[Records from a collection]
········

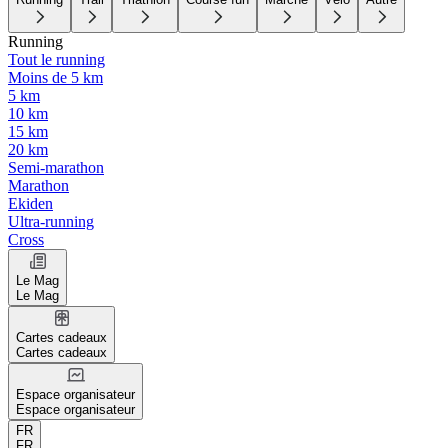
Running
Tout le running
Moins de 5 km
5 km
10 km
15 km
20 km
Semi-marathon
Marathon
Ekiden
Ultra-running
Cross
Le Mag
Le Mag
Cartes cadeaux
Cartes cadeaux
Espace organisateur
Espace organisateur
FR
FR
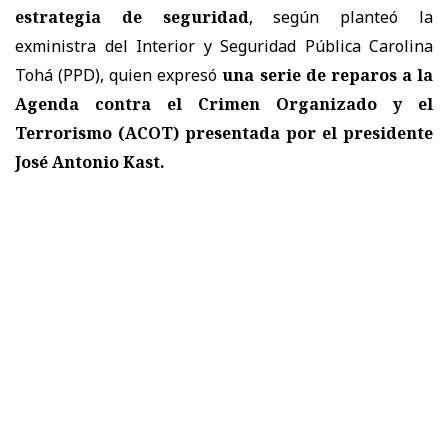
estrategia de seguridad
, según planteó la
exministra del Interior y Seguridad Pública Carolina
Tohá (PPD), quien expresó
una serie de reparos a la
Agenda contra el Crimen Organizado y el
Terrorismo (ACOT) presentada por el presidente
José Antonio Kast.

········

* **What you have to do**:
Reproduce every entry word for word, but skip any pictures.

* **Task answer**:
Running
Tout le running
Moins de 5 km
5 km
10 km
15 km
20 km
Semi-marathon
Marathon
Ekiden
Ultra-running
Cross
Le Mag
Le Mag
Cartes cadeaux
Cartes cadeaux
Espace organisateur
Espace organisateur
FR
FR
estrategia de seguridad
, según planteó la
exministra del Interior y Seguridad Pública Carolina
Tohá (PPD), quien expresó
una serie de reparos a la
Agenda contra el Crimen Organizado y el
Terrorismo (ACOT) presentada por el presidente
José Antonio Kast.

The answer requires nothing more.